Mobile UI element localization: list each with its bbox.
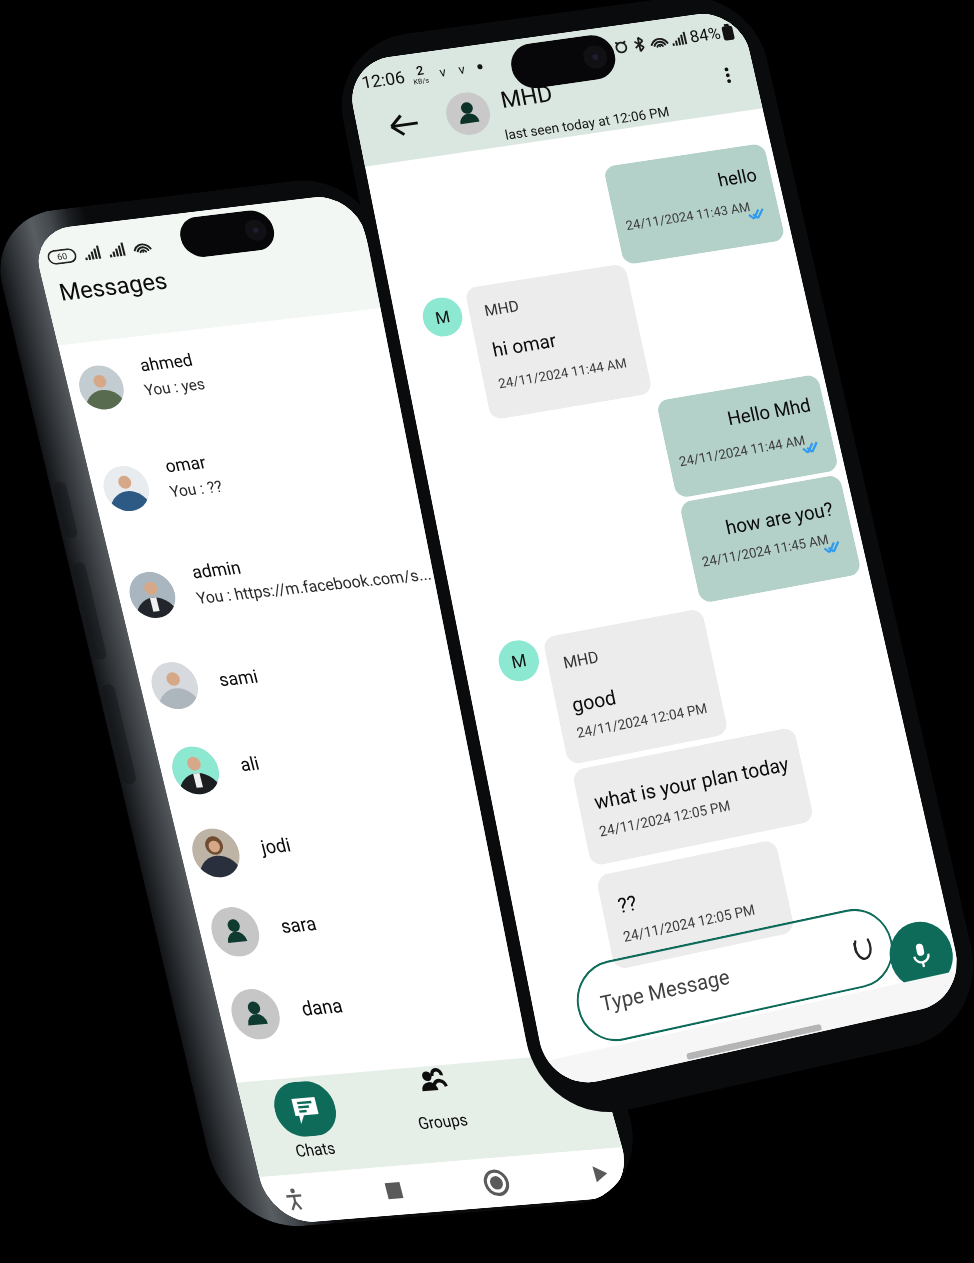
button[interactable]: jodi	[46, 669, 414, 729]
button[interactable]: More options	[372, 73, 400, 101]
button[interactable]: sami	[46, 497, 414, 557]
staticText: good	[104, 655, 146, 677]
button[interactable]: omar	[46, 286, 414, 346]
staticText: M	[50, 274, 64, 293]
button[interactable]: Type Message	[52, 898, 356, 970]
staticText: dana	[131, 846, 173, 868]
staticText: what is your plan today	[106, 746, 295, 768]
button[interactable]: dana	[46, 829, 414, 889]
staticText: You : yes	[129, 202, 197, 222]
button[interactable]: Groups	[213, 918, 275, 984]
staticText: Type Message	[74, 923, 197, 945]
staticText: MHD	[104, 617, 138, 635]
staticText: hello	[353, 181, 393, 203]
staticText: jodi	[131, 686, 162, 708]
other: Attach file	[314, 921, 340, 947]
staticText: 24/11/2024 12:05 PM	[105, 776, 232, 791]
button[interactable]: ahmed	[46, 174, 414, 234]
staticText: omar	[131, 285, 176, 307]
staticText: 24/11/2024 11:43 AM	[252, 215, 379, 230]
staticText: ali	[131, 602, 151, 624]
staticText: 24/11/2024 12:04 PM	[103, 684, 230, 699]
staticText: 24/11/2024 12:05 PM	[107, 873, 234, 888]
staticText: sara	[131, 765, 168, 787]
staticText: 24/11/2024 11:44 AM	[97, 348, 224, 363]
staticText: MHD	[98, 275, 132, 293]
button[interactable]: ali	[46, 585, 414, 645]
button[interactable]: sara	[46, 748, 414, 808]
button[interactable]: admin	[46, 401, 414, 461]
staticText: 84%	[357, 33, 389, 53]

■ Exercise requirements: The records above should be written out exactly, and the images dropped.

■ Expected output:
Mobile UI element localization: list each with its bbox.
button[interactable]: jodi	[46, 669, 414, 729]
button[interactable]: More options	[372, 73, 400, 101]
button[interactable]: sami	[46, 497, 414, 557]
staticText: good	[104, 655, 146, 677]
button[interactable]: omar	[46, 286, 414, 346]
staticText: M	[50, 274, 64, 293]
button[interactable]: Type Message	[52, 898, 356, 970]
staticText: dana	[131, 846, 173, 868]
staticText: what is your plan today	[106, 746, 295, 768]
button[interactable]: dana	[46, 829, 414, 889]
staticText: You : yes	[129, 202, 197, 222]
button[interactable]: Groups	[213, 918, 275, 984]
staticText: Type Message	[74, 923, 197, 945]
staticText: MHD	[104, 617, 138, 635]
staticText: hello	[353, 181, 393, 203]
staticText: jodi	[131, 686, 162, 708]
other: Attach file	[314, 921, 340, 947]
staticText: 24/11/2024 12:05 PM	[105, 776, 232, 791]
button[interactable]: ahmed	[46, 174, 414, 234]
staticText: omar	[131, 285, 176, 307]
staticText: 24/11/2024 11:43 AM	[252, 215, 379, 230]
staticText: ali	[131, 602, 151, 624]
staticText: 24/11/2024 12:04 PM	[103, 684, 230, 699]
staticText: 24/11/2024 12:05 PM	[107, 873, 234, 888]
staticText: sara	[131, 765, 168, 787]
staticText: 24/11/2024 11:44 AM	[97, 348, 224, 363]
staticText: MHD	[98, 275, 132, 293]
button[interactable]: ali	[46, 585, 414, 645]
button[interactable]: sara	[46, 748, 414, 808]
button[interactable]: admin	[46, 401, 414, 461]
staticText: 84%	[357, 33, 389, 53]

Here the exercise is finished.